A Watermarked Image, Quietly Confident

Big Picture

Where detection asks "is this fake?" after the fact and loses the arms race, provenance asks "where did this come from?" at the moment of creation, and answers it with two complementary tools: invisible watermarks woven into the pixels and cryptographically signed manifests attached to the file. An invisible watermark embeds a recoverable signal into an image so imperceptibly that it survives compression, resizing, and cropping, with the strongest variants baked directly into the generator so every output is marked. The C2PA standard takes the opposite approach, attaching a tamper-evident, cryptographically signed record of an image's origin and edit history. Neither is unbreakable alone (a determined adversary can strip both), so they are deployed as overlapping layers that raise the cost of deception and let honest content prove itself.

Section 37.4 ended on a hard truth: passive detection cannot win against an adversary who always moves last. This section presents the proactive answer. Instead of inferring authenticity from artifacts, we assert it at creation. The shift in burden is the whole point. A detector must catch every fake to be useful; a provenance system only has to let genuine content carry a verifiable claim, which is a far more tractable goal. The methods here connect directly to two earlier threads: invisible watermarking lives in the frequency domain of Chapter 4, and in-generation watermarking modifies the diffusion decoder of Chapter 33.

1. Invisible Watermarking: The Idea Beginner

An invisible watermark hides a payload (often just a few bits, or a model identifier) inside an image so that the human eye sees no change but a detector with the right key can recover it. The two requirements pull against each other: imperceptibility demands the change be tiny, while robustness demands the signal survive the transformations real images undergo (JPEG compression, the resizing and cropping of Chapter 5, screenshotting, mild color edits). The classic engineering answer is to embed in a transform domain rather than directly in pixels. The discrete cosine transform (DCT), the same transform that underlies JPEG itself, is a natural host: nudging mid-frequency DCT coefficients changes the image imperceptibly but in a way that compression tends to preserve, because compression also operates in the DCT domain. Embedding in pixels is fragile; embedding in frequency is the start of robustness.

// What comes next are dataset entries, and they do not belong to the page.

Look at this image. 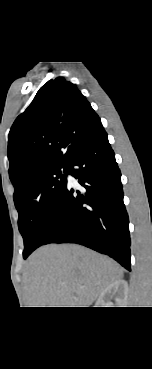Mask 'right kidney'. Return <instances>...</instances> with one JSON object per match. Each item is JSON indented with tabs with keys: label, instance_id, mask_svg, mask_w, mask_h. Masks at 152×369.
I'll use <instances>...</instances> for the list:
<instances>
[{
	"label": "right kidney",
	"instance_id": "ca27d5eb",
	"mask_svg": "<svg viewBox=\"0 0 152 369\" xmlns=\"http://www.w3.org/2000/svg\"><path fill=\"white\" fill-rule=\"evenodd\" d=\"M115 296V301L111 302L110 297ZM128 295V283L125 280H118L110 284L100 294L96 307H126Z\"/></svg>",
	"mask_w": 152,
	"mask_h": 369
}]
</instances>
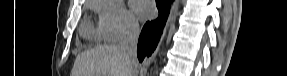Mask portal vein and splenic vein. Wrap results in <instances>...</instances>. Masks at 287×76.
Wrapping results in <instances>:
<instances>
[{"mask_svg":"<svg viewBox=\"0 0 287 76\" xmlns=\"http://www.w3.org/2000/svg\"><path fill=\"white\" fill-rule=\"evenodd\" d=\"M107 76H113V75H111V74H107Z\"/></svg>","mask_w":287,"mask_h":76,"instance_id":"1","label":"portal vein and splenic vein"}]
</instances>
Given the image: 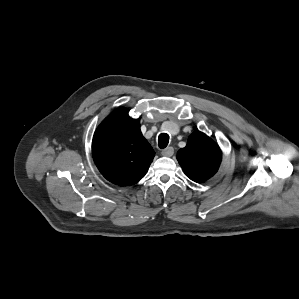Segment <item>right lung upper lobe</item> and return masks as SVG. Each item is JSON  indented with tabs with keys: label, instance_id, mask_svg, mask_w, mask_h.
<instances>
[{
	"label": "right lung upper lobe",
	"instance_id": "right-lung-upper-lobe-1",
	"mask_svg": "<svg viewBox=\"0 0 299 299\" xmlns=\"http://www.w3.org/2000/svg\"><path fill=\"white\" fill-rule=\"evenodd\" d=\"M92 155L108 181L128 186L145 176L155 152L143 137L139 120L130 118L124 108H119L96 129Z\"/></svg>",
	"mask_w": 299,
	"mask_h": 299
}]
</instances>
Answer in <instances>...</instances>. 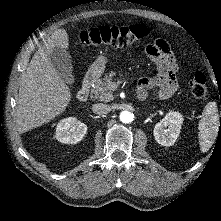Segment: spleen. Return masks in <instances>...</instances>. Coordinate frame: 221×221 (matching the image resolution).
Returning a JSON list of instances; mask_svg holds the SVG:
<instances>
[{
  "label": "spleen",
  "mask_w": 221,
  "mask_h": 221,
  "mask_svg": "<svg viewBox=\"0 0 221 221\" xmlns=\"http://www.w3.org/2000/svg\"><path fill=\"white\" fill-rule=\"evenodd\" d=\"M199 144L202 152H207L213 145L219 130V114L215 102H209L198 123Z\"/></svg>",
  "instance_id": "obj_1"
}]
</instances>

2. A DCT-Domain Watermark From Scratch Intermediate

The minimal scheme embeds one bit by raising or lowering a chosen mid-frequency DCT coefficient of an 8x8 block, then recovers the bit by inspecting that coefficient. The trick the code uses is parity: divide the coefficient into steps of a fixed size and snap it to an even-numbered step to store a 0 or an odd-numbered step to store a 1, so reading the bit back is just asking whether the nearest step is even or odd. Because the snap moves the coefficient by at most half a step, the pixel change stays tiny while the stored bit is unambiguous. Real systems spread many bits across many blocks with error-correcting codes, but the one-block version shows the mechanism cleanly. The code embeds and extracts a single bit; Figure 37.5.1 shows where in the spectrum the perturbation lands and why it survives compression.

import numpy as np
from scipy.fftpack import dct, idct

def dct2(b):  return dct(dct(b.T, norm="ortho").T, norm="ortho")
def idct2(b): return idct(idct(b.T, norm="ortho").T, norm="ortho")

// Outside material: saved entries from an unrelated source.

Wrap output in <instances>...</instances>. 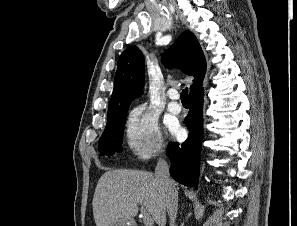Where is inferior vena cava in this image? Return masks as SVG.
I'll return each mask as SVG.
<instances>
[{
  "mask_svg": "<svg viewBox=\"0 0 297 226\" xmlns=\"http://www.w3.org/2000/svg\"><path fill=\"white\" fill-rule=\"evenodd\" d=\"M155 177L165 193V206L170 219V226H176L175 220L178 211V192L171 179L168 163L163 158H159L157 162Z\"/></svg>",
  "mask_w": 297,
  "mask_h": 226,
  "instance_id": "1",
  "label": "inferior vena cava"
}]
</instances>
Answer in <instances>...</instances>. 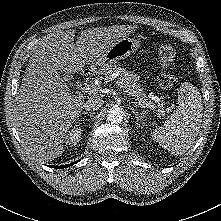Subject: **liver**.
<instances>
[{
  "label": "liver",
  "mask_w": 221,
  "mask_h": 221,
  "mask_svg": "<svg viewBox=\"0 0 221 221\" xmlns=\"http://www.w3.org/2000/svg\"><path fill=\"white\" fill-rule=\"evenodd\" d=\"M136 26L89 28L76 44L75 30L47 36L32 54L14 106V123L32 156L51 161L63 152L65 136L84 105L82 94H73L60 72L76 73L92 64Z\"/></svg>",
  "instance_id": "obj_1"
}]
</instances>
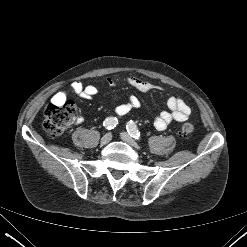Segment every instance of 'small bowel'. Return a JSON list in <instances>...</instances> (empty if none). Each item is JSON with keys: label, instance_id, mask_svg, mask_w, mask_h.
<instances>
[{"label": "small bowel", "instance_id": "1", "mask_svg": "<svg viewBox=\"0 0 247 247\" xmlns=\"http://www.w3.org/2000/svg\"><path fill=\"white\" fill-rule=\"evenodd\" d=\"M127 83L133 88L141 92H147L151 90H163L162 87L157 86L150 81L141 79L136 76H129L127 78ZM109 84L114 85V82L109 79ZM71 88L75 94L83 99H92L98 94V88L94 85H84L80 81H75L72 83ZM67 95L65 92L60 91L56 93L52 102L62 103L66 100ZM141 105L140 100L136 96H130L129 99L118 105L115 108V113L117 116H124L128 114L131 110L139 108ZM168 110L160 112L154 118V127L158 130H164L172 122H184L186 121L191 113L189 105L182 99L178 97H170L167 101Z\"/></svg>", "mask_w": 247, "mask_h": 247}]
</instances>
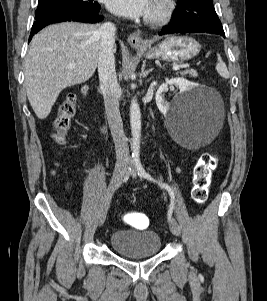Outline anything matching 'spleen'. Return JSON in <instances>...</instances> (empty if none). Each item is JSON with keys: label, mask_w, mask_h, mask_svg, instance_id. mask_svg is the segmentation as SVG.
Here are the masks:
<instances>
[{"label": "spleen", "mask_w": 267, "mask_h": 301, "mask_svg": "<svg viewBox=\"0 0 267 301\" xmlns=\"http://www.w3.org/2000/svg\"><path fill=\"white\" fill-rule=\"evenodd\" d=\"M217 56H218V63H217V65H216V70H217L218 74H219L221 77H223V78H225V79H228L229 76H230V74H229V71H228V69H227V66H226V64L222 61L220 55L218 54Z\"/></svg>", "instance_id": "obj_1"}]
</instances>
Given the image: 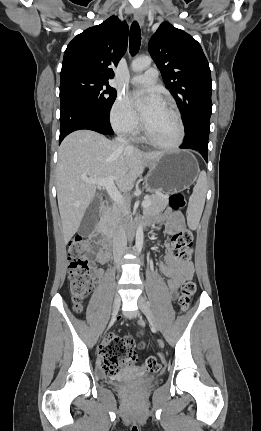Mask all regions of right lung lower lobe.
I'll list each match as a JSON object with an SVG mask.
<instances>
[{
    "label": "right lung lower lobe",
    "mask_w": 261,
    "mask_h": 431,
    "mask_svg": "<svg viewBox=\"0 0 261 431\" xmlns=\"http://www.w3.org/2000/svg\"><path fill=\"white\" fill-rule=\"evenodd\" d=\"M81 129L107 135L113 134L109 112L100 113L81 102L61 98L59 144L69 133Z\"/></svg>",
    "instance_id": "right-lung-lower-lobe-1"
}]
</instances>
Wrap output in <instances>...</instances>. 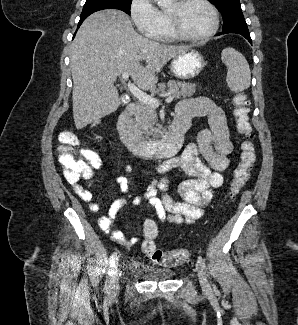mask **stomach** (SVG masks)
Listing matches in <instances>:
<instances>
[{
    "mask_svg": "<svg viewBox=\"0 0 298 325\" xmlns=\"http://www.w3.org/2000/svg\"><path fill=\"white\" fill-rule=\"evenodd\" d=\"M205 64H207V60L202 52L198 48H189V50L173 56L169 68L173 76L185 80V78L198 76L204 70Z\"/></svg>",
    "mask_w": 298,
    "mask_h": 325,
    "instance_id": "0dacf381",
    "label": "stomach"
}]
</instances>
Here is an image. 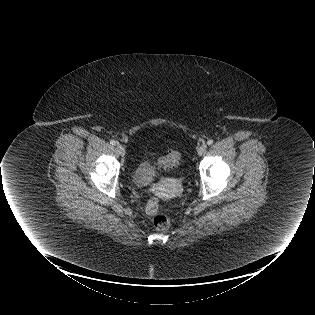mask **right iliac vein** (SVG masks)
Returning <instances> with one entry per match:
<instances>
[{
  "label": "right iliac vein",
  "instance_id": "63e3f726",
  "mask_svg": "<svg viewBox=\"0 0 315 315\" xmlns=\"http://www.w3.org/2000/svg\"><path fill=\"white\" fill-rule=\"evenodd\" d=\"M117 151L121 156H124L126 153L125 148L120 144H117Z\"/></svg>",
  "mask_w": 315,
  "mask_h": 315
}]
</instances>
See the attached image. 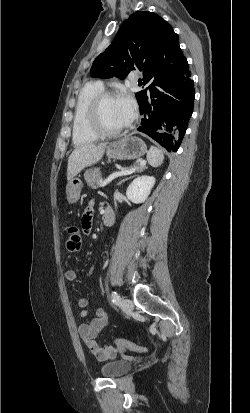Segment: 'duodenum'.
<instances>
[{
  "mask_svg": "<svg viewBox=\"0 0 250 413\" xmlns=\"http://www.w3.org/2000/svg\"><path fill=\"white\" fill-rule=\"evenodd\" d=\"M114 223V213L110 208H107L103 214V224L108 227Z\"/></svg>",
  "mask_w": 250,
  "mask_h": 413,
  "instance_id": "410a0bca",
  "label": "duodenum"
}]
</instances>
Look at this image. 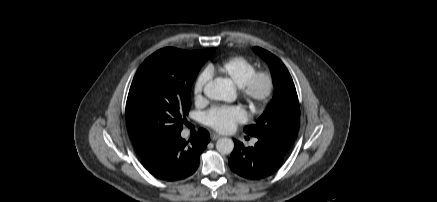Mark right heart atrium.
<instances>
[{"instance_id":"right-heart-atrium-1","label":"right heart atrium","mask_w":437,"mask_h":202,"mask_svg":"<svg viewBox=\"0 0 437 202\" xmlns=\"http://www.w3.org/2000/svg\"><path fill=\"white\" fill-rule=\"evenodd\" d=\"M209 77H210V75H209V72L207 70L201 72L198 75V77L194 83V88H193L194 95L196 98H198V99L201 98L203 91H204V88H205V85L207 84V82L209 80Z\"/></svg>"}]
</instances>
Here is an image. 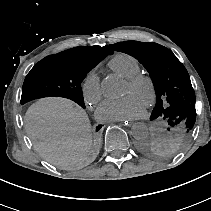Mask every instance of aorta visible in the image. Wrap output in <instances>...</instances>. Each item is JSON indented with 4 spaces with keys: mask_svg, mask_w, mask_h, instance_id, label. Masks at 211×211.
<instances>
[{
    "mask_svg": "<svg viewBox=\"0 0 211 211\" xmlns=\"http://www.w3.org/2000/svg\"><path fill=\"white\" fill-rule=\"evenodd\" d=\"M101 90L105 97L115 99L124 93L125 85L116 76H108L102 80ZM131 134L136 140H143L148 136L149 132L144 123H135L131 128Z\"/></svg>",
    "mask_w": 211,
    "mask_h": 211,
    "instance_id": "obj_1",
    "label": "aorta"
}]
</instances>
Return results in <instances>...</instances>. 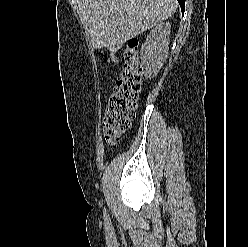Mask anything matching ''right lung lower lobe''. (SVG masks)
Returning <instances> with one entry per match:
<instances>
[{"mask_svg": "<svg viewBox=\"0 0 248 247\" xmlns=\"http://www.w3.org/2000/svg\"><path fill=\"white\" fill-rule=\"evenodd\" d=\"M180 6H181V10L182 12H184V7H185V0H178Z\"/></svg>", "mask_w": 248, "mask_h": 247, "instance_id": "98d812e1", "label": "right lung lower lobe"}]
</instances>
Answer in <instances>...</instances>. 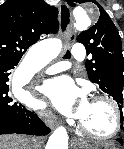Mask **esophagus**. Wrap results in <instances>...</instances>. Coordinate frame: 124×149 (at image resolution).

COEF = (3, 3)        # a mid-frequency coefficient: imperceptible yet JPEG-stable
STRENGTH = 12.0      # embedding strength; larger = more robust, less invisible

def embed_bit(block, bit):
    """Embed one bit in an 8x8 grayscale block via a mid-freq DCT coeff."""
    c = dct2(block.astype(float))
    # Quantize the coefficient to an even (bit 0) or odd (bit 1) multiple.
    q = round(c[COEF] / STRENGTH)
    if q % 2 != bit:
        q += 1
    c[COEF] = q * STRENGTH
    return np.clip(idct2(c), 0, 255)

def extract_bit(block):
    """Recover the embedded bit from an 8x8 block."""
    c = dct2(block.astype(float))
    return int(round(c[COEF] / STRENGTH)) % 2

# Round-trip on one block:
blk = np.random.randint(80, 160, (8, 8)).astype(float)
marked = embed_bit(blk, 1)
print("recovered:", extract_bit(marked))            # recovered: 1
print("max pixel change:", np.abs(marked - blk).max())  # a few gray levels

Code Fragment 1: A single-bit DCT-domain watermark using quantization index modulation: embed by snapping a mid-frequency coefficient to an even or odd quantization level, extract by reading its parity. The pixel change is a few gray levels, below perceptual threshold.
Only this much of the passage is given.